As an independent music director, Pannalal Ghosh’s filmography includes Sneh Bandhan (1940), Anjan (1941), Basant (1942), Bhalai (1943), Duhai (1943), Sawaal (1943), Police (1944), Beesvi Sadi (1945), Aadhar (1945), and Andolan (1951). He played the flute for films such as Meera (1947), Nandkishore (1951), Basant Bahar (1956), and Mughal-e-Azam (1960). 

It is believed that Pannalal Ghosh’s personality ensured he was more at home in the realm of classical music rather than film music.  Becoming the chief conductor and composer of the National Orchestra, he shifted to New Delhi in 1956. 

Ghosh was the first to transform a tiny folk instrument to a novel bamboo flute 32 inches long with 7 holes, which was suitable for playing traditional Indian classical music.
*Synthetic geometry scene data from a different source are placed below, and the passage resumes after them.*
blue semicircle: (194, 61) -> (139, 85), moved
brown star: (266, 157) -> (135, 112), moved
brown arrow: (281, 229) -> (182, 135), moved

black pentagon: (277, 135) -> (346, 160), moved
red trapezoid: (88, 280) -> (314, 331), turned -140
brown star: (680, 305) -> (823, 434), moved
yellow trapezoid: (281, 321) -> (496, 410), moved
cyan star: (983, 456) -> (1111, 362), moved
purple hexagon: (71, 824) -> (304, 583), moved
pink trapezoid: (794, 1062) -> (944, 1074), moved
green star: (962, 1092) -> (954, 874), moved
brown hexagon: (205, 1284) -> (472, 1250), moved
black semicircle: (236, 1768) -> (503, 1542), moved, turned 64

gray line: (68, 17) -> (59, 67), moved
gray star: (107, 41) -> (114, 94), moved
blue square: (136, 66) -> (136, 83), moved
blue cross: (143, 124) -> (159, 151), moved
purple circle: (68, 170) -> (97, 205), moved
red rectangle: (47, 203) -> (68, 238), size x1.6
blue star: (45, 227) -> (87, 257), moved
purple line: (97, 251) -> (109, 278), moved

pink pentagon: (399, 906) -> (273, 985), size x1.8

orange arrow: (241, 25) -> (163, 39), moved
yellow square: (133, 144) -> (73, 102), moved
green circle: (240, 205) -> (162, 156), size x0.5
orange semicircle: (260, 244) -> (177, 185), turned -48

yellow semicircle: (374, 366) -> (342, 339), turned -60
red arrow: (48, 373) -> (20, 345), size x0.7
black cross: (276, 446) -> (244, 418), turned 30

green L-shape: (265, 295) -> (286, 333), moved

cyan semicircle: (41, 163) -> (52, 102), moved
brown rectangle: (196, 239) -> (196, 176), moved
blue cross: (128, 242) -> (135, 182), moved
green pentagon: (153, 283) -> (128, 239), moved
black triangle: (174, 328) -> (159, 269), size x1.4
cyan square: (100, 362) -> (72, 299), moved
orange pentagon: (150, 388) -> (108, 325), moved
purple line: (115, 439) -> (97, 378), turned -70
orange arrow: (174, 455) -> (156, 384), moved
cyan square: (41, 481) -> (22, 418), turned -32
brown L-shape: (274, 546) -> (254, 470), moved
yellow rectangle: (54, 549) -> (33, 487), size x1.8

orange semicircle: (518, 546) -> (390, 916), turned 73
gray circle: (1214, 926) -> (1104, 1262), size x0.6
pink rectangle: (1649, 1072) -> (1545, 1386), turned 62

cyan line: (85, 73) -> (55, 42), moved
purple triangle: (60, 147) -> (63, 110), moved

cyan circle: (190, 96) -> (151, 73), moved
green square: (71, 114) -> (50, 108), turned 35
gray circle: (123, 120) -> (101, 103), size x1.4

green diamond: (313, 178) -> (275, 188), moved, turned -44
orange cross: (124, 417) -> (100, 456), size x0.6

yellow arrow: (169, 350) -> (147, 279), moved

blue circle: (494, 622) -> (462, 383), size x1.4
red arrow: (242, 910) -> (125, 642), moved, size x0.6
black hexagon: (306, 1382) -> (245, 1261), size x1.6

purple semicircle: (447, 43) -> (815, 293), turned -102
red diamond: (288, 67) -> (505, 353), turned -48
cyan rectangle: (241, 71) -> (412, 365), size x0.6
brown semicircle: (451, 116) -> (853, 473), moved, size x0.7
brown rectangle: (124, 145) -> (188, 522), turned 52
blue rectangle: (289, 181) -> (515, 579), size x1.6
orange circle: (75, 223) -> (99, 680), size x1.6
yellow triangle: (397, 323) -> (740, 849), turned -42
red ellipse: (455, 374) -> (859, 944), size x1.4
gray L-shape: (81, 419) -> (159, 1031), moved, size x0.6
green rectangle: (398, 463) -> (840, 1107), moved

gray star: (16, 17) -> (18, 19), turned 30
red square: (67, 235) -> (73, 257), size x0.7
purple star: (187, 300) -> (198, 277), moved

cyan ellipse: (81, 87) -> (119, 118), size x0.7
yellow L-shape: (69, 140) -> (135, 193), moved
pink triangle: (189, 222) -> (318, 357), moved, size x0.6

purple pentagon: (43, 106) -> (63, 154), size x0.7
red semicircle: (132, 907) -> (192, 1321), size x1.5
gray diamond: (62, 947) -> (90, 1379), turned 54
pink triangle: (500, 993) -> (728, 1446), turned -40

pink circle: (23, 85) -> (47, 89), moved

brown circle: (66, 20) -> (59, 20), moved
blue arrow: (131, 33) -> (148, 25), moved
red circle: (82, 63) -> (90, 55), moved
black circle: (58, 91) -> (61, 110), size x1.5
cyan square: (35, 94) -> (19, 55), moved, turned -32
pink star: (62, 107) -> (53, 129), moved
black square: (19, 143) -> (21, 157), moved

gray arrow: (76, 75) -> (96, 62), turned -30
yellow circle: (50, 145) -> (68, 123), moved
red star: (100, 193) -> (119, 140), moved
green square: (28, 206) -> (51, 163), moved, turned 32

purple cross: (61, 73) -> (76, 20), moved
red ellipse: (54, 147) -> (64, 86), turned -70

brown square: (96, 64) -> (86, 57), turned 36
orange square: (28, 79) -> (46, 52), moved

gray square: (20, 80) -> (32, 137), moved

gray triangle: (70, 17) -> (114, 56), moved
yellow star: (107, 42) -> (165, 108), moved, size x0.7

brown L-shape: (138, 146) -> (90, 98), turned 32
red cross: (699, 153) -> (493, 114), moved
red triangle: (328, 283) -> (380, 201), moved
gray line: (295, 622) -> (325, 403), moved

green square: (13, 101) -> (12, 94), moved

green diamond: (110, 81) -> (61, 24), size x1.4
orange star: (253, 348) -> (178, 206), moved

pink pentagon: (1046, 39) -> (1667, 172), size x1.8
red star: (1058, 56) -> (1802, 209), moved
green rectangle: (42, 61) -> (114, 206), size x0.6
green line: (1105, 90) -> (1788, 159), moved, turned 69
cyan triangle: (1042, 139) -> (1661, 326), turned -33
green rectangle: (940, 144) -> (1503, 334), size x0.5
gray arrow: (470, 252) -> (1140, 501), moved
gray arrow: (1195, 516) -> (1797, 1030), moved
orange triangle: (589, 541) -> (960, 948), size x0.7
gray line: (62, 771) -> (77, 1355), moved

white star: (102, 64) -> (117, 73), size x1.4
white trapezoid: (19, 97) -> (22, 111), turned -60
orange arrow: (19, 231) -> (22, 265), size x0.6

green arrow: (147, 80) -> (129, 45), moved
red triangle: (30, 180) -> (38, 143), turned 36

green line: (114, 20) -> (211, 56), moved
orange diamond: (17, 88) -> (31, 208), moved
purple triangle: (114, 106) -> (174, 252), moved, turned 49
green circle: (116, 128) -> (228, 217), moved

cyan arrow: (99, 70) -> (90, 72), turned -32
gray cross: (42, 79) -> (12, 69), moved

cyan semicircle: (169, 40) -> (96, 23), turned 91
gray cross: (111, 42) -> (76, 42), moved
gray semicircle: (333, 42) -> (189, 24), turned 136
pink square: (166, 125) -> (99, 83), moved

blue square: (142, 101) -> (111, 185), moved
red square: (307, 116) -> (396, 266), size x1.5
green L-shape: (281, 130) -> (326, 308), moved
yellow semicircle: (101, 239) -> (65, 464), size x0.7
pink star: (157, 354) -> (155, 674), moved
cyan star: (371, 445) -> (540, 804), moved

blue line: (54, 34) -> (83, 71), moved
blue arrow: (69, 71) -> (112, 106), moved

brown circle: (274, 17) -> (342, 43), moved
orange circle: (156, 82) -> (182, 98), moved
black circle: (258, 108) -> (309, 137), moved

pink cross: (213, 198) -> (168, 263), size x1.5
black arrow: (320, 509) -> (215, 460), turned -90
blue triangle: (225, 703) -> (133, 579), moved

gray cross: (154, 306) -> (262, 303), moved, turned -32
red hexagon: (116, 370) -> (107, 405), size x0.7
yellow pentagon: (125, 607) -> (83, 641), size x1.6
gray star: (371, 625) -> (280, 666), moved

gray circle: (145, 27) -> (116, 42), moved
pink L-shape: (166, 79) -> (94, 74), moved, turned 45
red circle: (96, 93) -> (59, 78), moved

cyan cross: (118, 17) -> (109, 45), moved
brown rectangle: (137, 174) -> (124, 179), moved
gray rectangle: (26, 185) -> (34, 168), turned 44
He uplifted its stature, bringing it at par with other classical music instruments. He is also credited with the creation of a special bass flute, and the introduction of the 6-stringed Tanpura, high-pitched Tanpuri and Surpeti into Hindustani music. Mastering the technique of presenting heavy melodies, balancing both beauty and grammar, his openness to accepting new ideas resulted in him creating or popularising several new or mixed ragas such as Andolika, Chandramouli, Noopur-Dhwani, and Ratna-Pushpika. 

On the personal front, he was married to Parul Ghosh (née Biswas) in 1924, when she was 9 and he, 13. Parul was the younger sister of Ghosh’s friend Anil Biswas, who went on to become a famous music composer. She was a talented singer and later became a well-known playback singer, who also rendered many of Pannalal’s compositions. Ghosh’s daughter Shanti-Sudha was married to the flute player Devendra Mudeshwar, who was her father's disciple, while their son and Pannalal’s grandson Anand Murdeshwar also made a name as flute player till he passed away at a young age. Ghosh's younger brother, Nikhil Ghosh, was a noted tabla player and Padma Bhushan awardee, and also worked in films. 

Pannalal was known to be an affectionate person and a man of few words. He adopted and supported several orphaned, poor and needy persons in spite of his own financial challenges. His humble and helpful nature made him popular amongst music connoisseurs as well as senior musicians. 

Pannalal Ghosh passed away in Delhi on 20 April, 1960. He was 48. He left behind several disciples and followers of the Pannalal Ghosh School.